1. The attack was blocked before any compromise occurred: NCBJ's security systems detected the intrusion attempt and contained it. The MARIA reactor continued operating at full power throughout the incident, and no research or production processes were disrupted.
2. Attribution remains genuinely uncertain: Polish officials identified entry vectors suggesting Iranian origin, but investigators publicly acknowledged those indicators could be planted false flags. No group has claimed responsibility. Final attribution has not been issued and the investigation is ongoing.
3. This follows a pattern of escalating attacks on Polish infrastructure: Within the previous three months, Poland experienced the Sandworm-attributed DynoWiper attacks on its power grid in December 2025, and an ICCT report documented 31 Russian hybrid warfare incidents in the country over roughly nine months. The NCBJ incident potentially introduces a second nation-state actor into that picture.

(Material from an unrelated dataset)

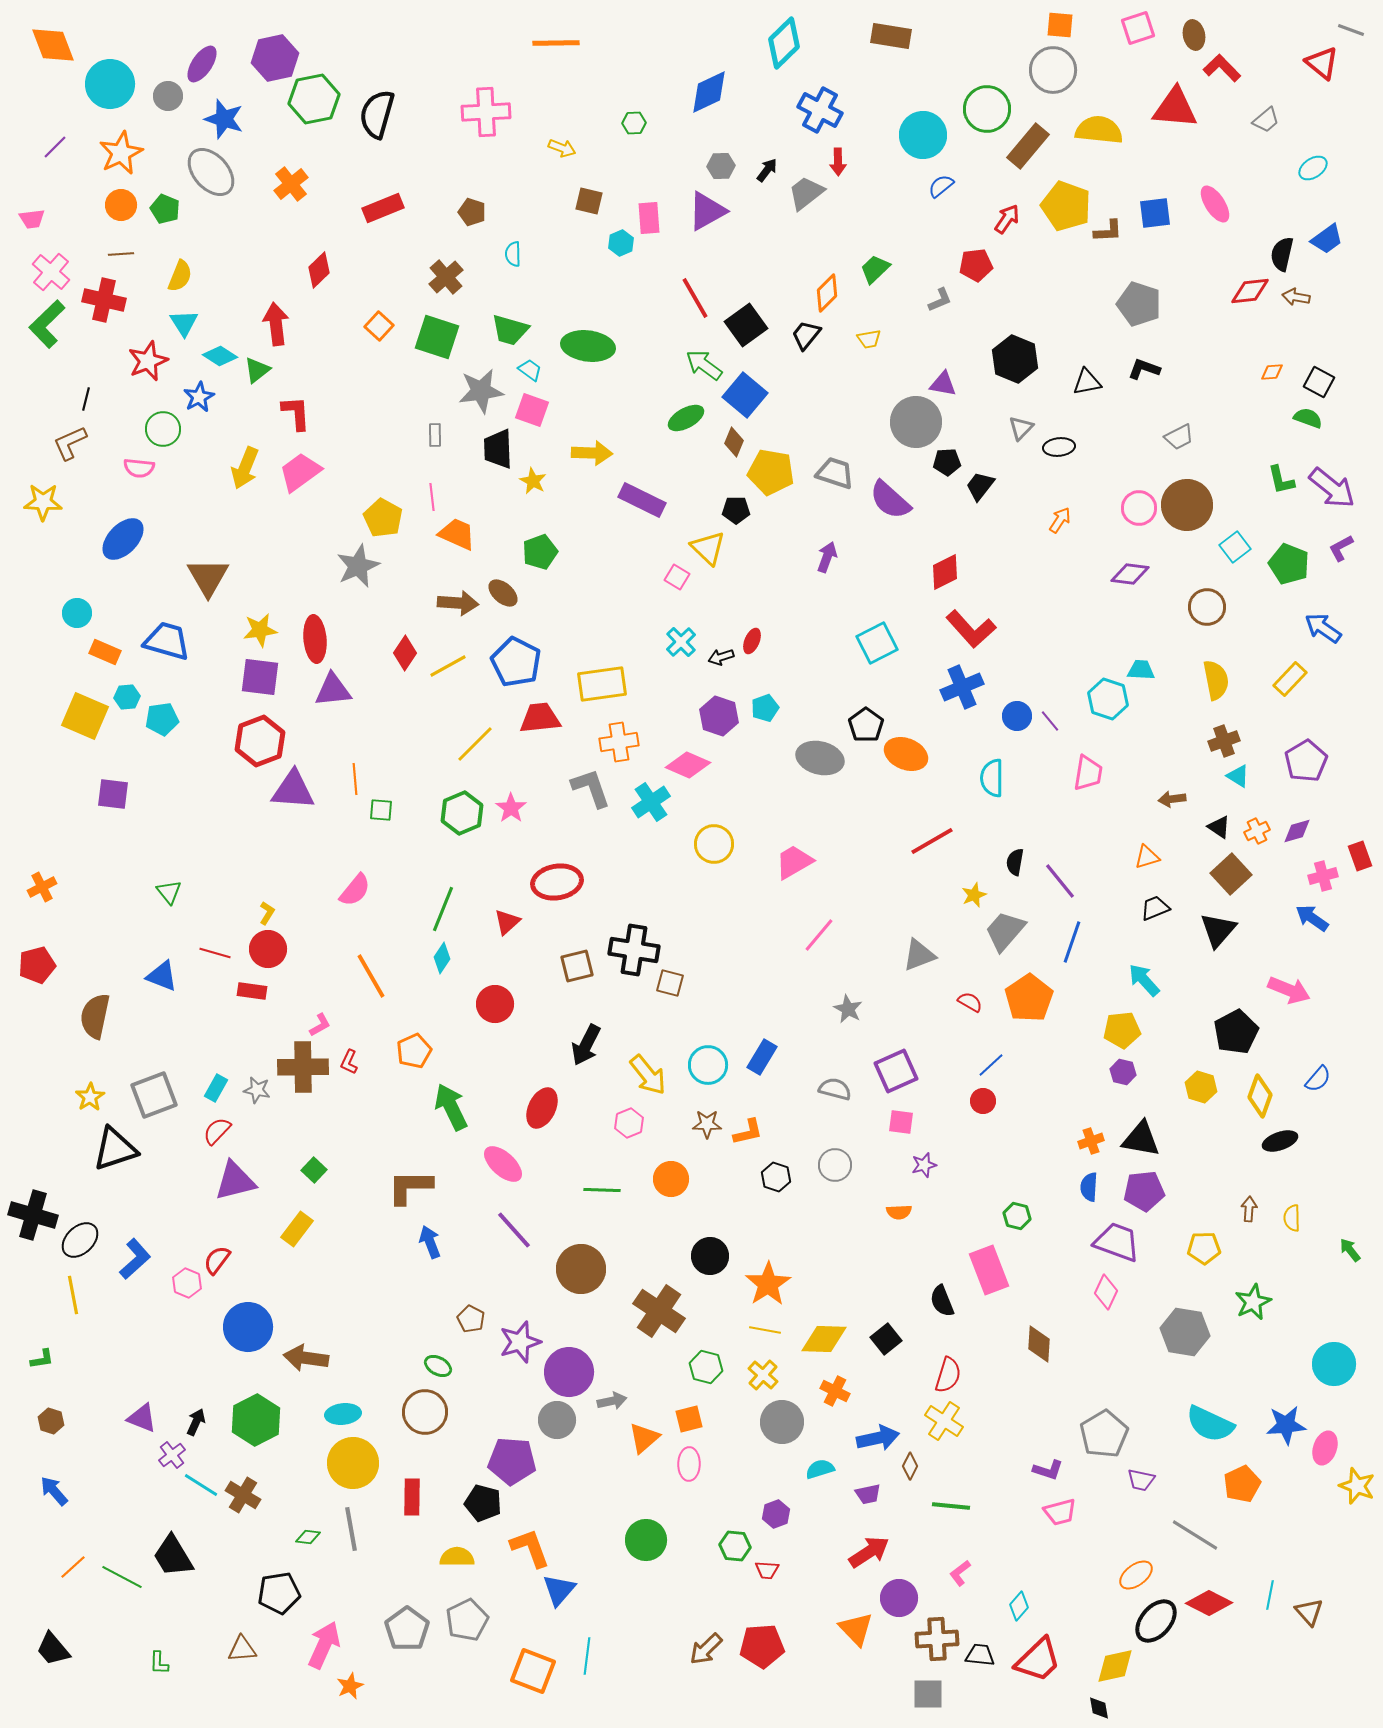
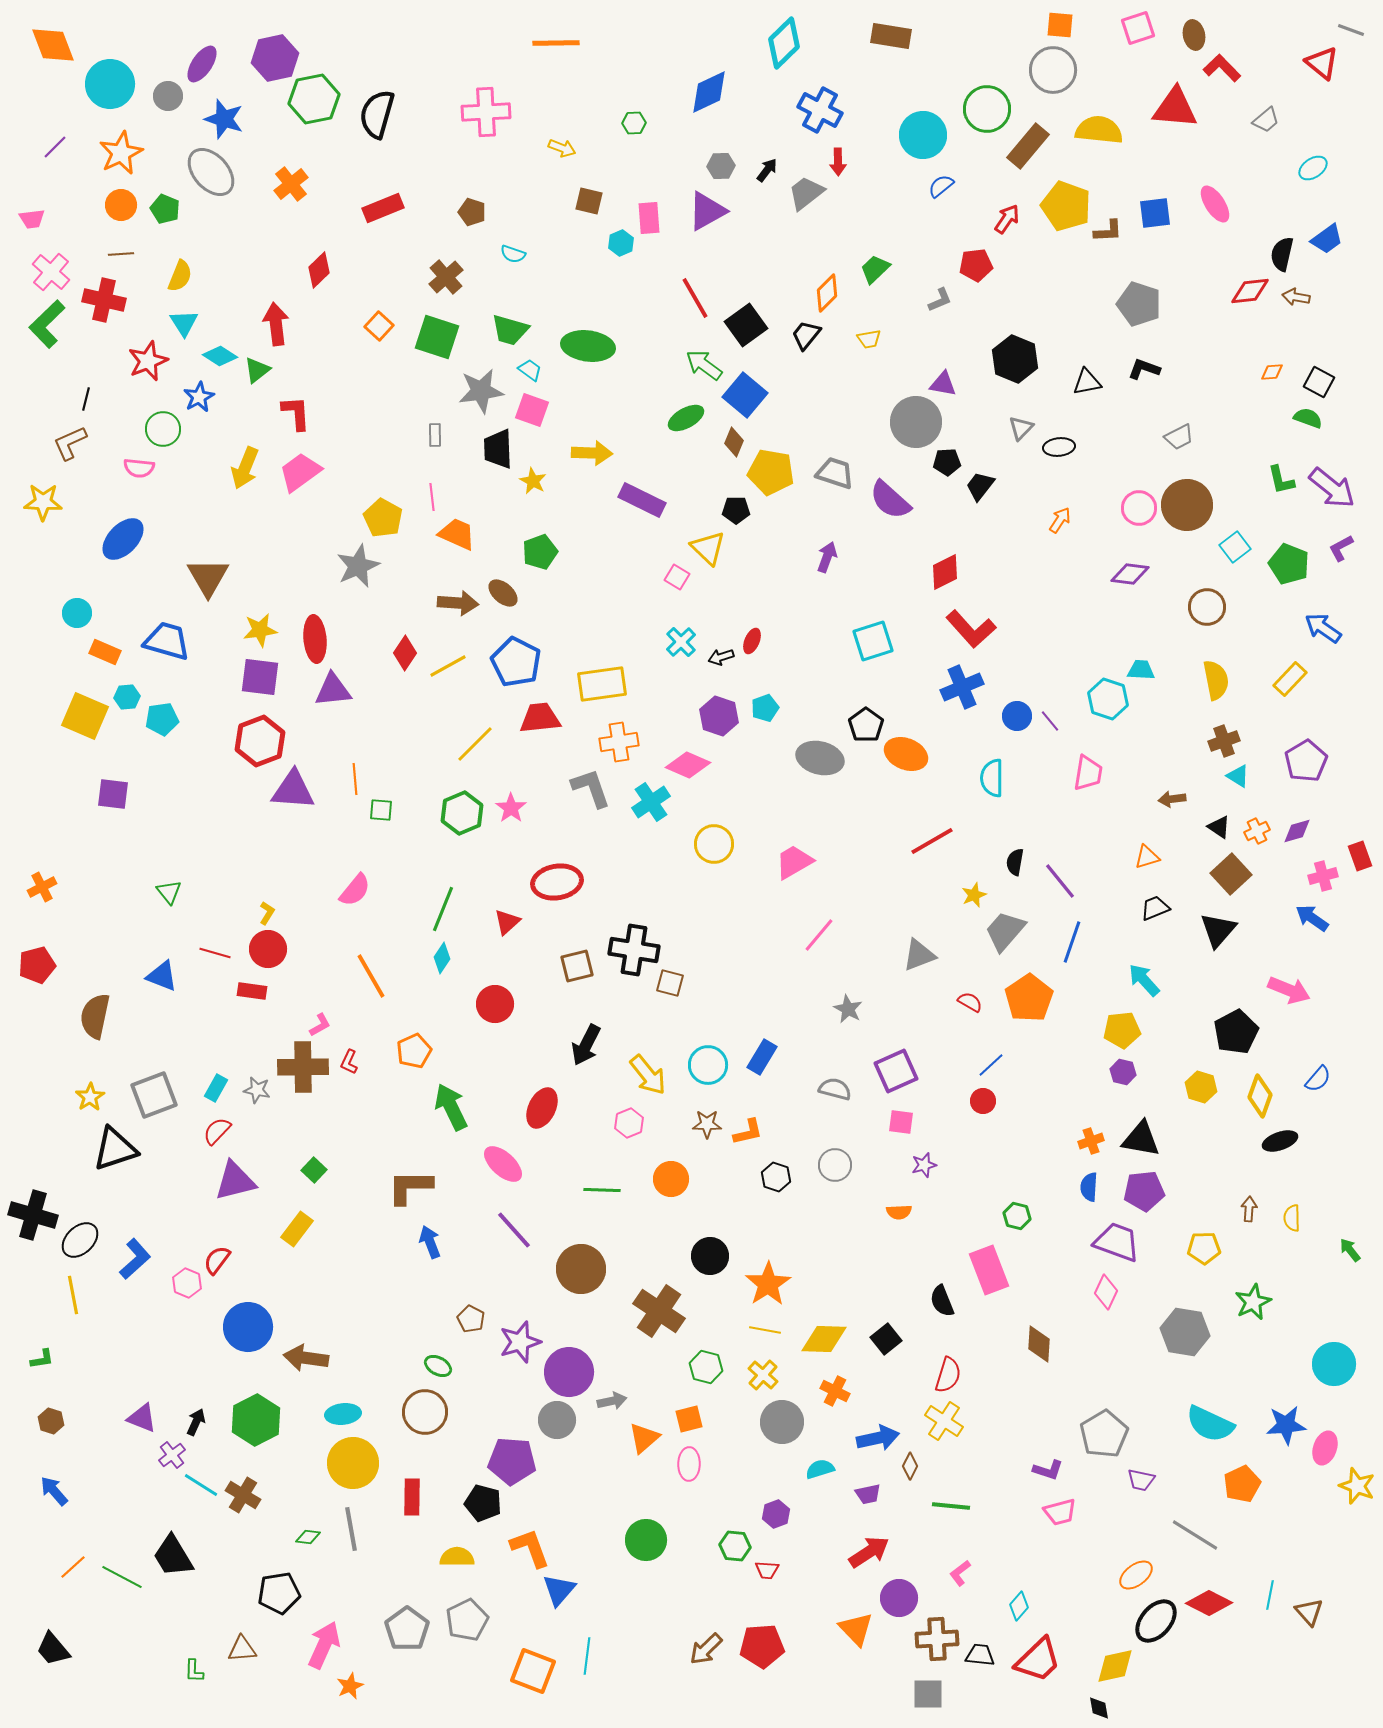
cyan semicircle at (513, 254): rotated 70 degrees counterclockwise
cyan square at (877, 643): moved 4 px left, 2 px up; rotated 9 degrees clockwise
green L-shape at (159, 1663): moved 35 px right, 8 px down
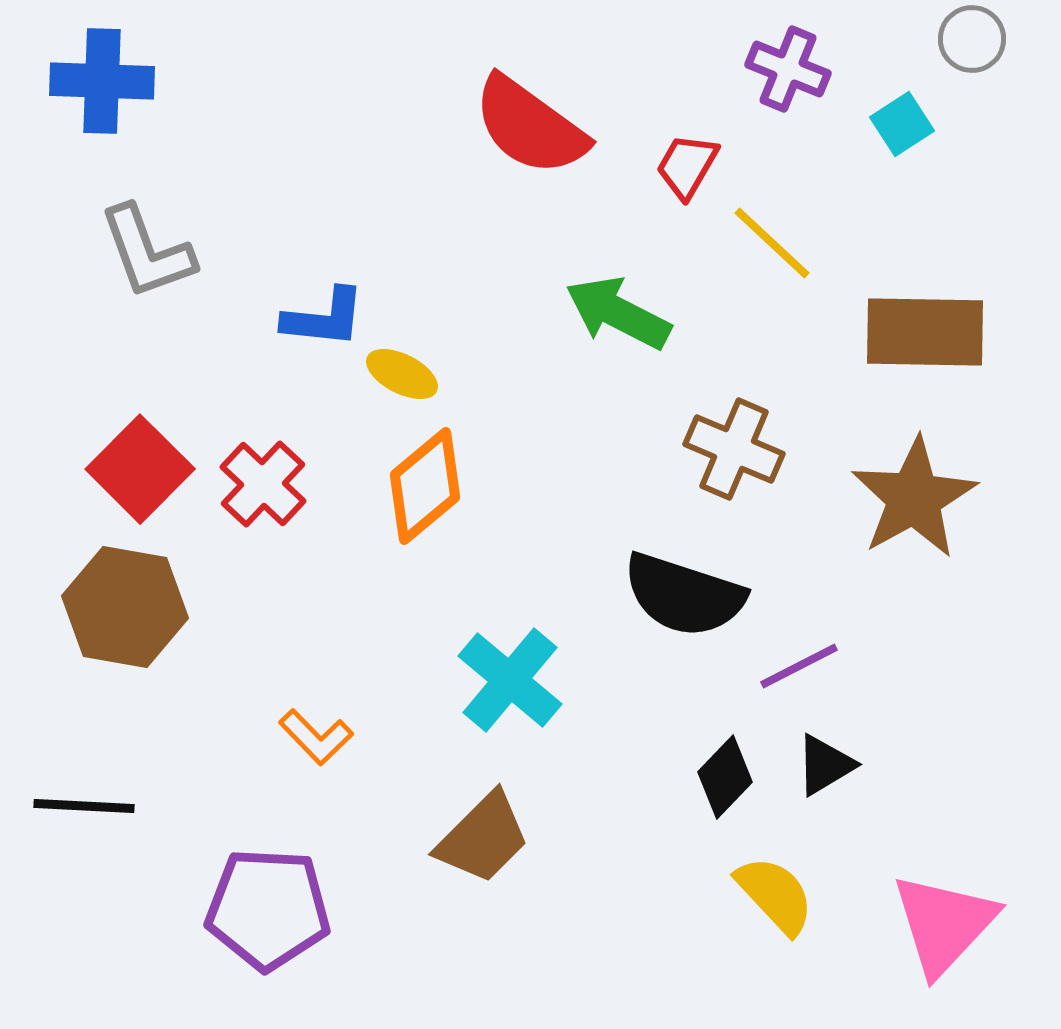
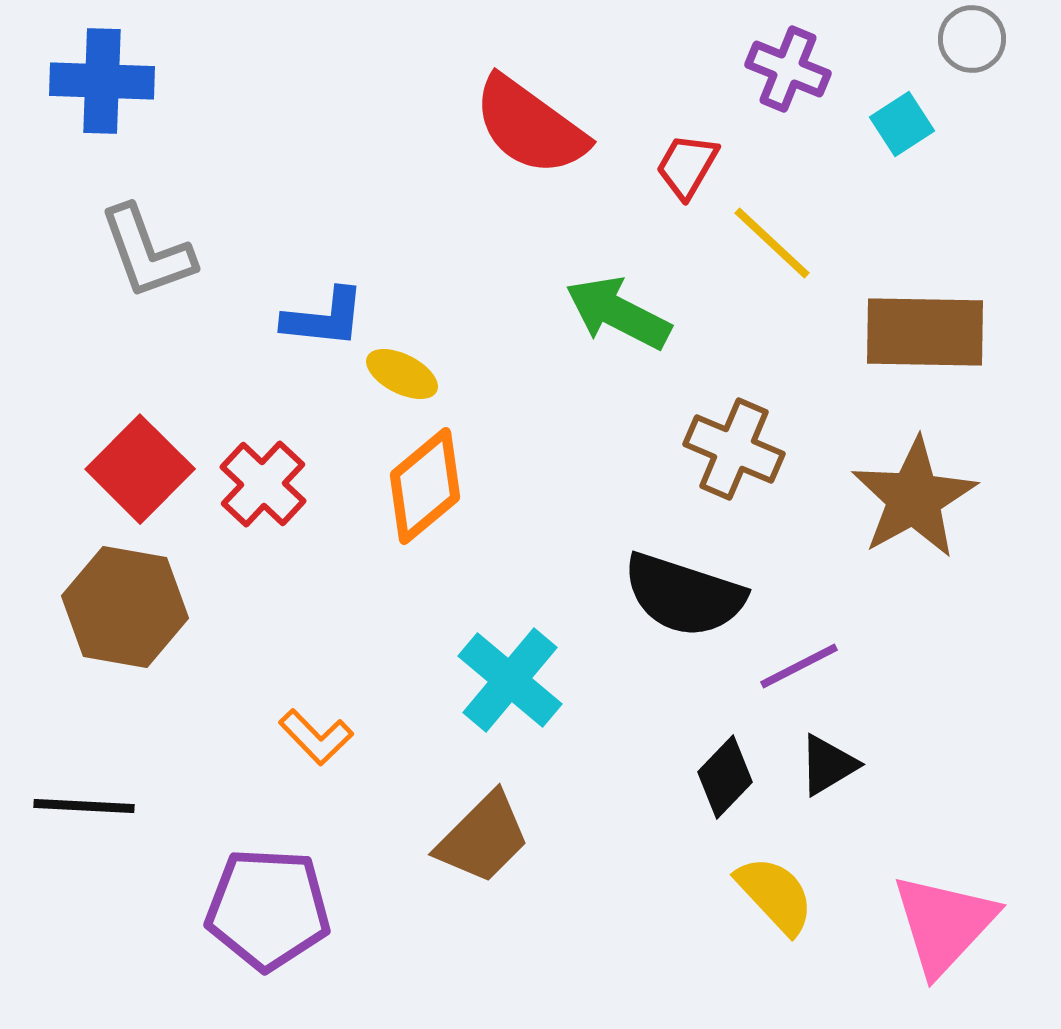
black triangle: moved 3 px right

4. Nuclear research facilities carry unique strategic value for adversaries: Intelligence on reactor programs, nuclear fuel cycles, radioisotope supply chains, and the personnel advising Poland's commercial nuclear development all represent durable intelligence targets. Disruption of isotope production would carry direct humanitarian consequences across European healthcare systems.
5. Early detection is the critical variable: The difference between this incident and a successful breach was the institute's monitoring maturity. Organizations in similarly sensitive sectors should treat this as a reference point for assessing their own detection and response capabilities, not as reassurance that the threat has passed.

Poland has now faced serious intrusion attempts against its power grid, manufacturing sector, and nuclear research infrastructure within a single quarter. The institutional response has, by available evidence, been effective each time. The harder question — who is actually targeting Poland's critical infrastructure, what their objectives are, and whether these campaigns are connected — remains open. Investigators are working it. The answer, when it arrives, will likely matter beyond Poland's borders.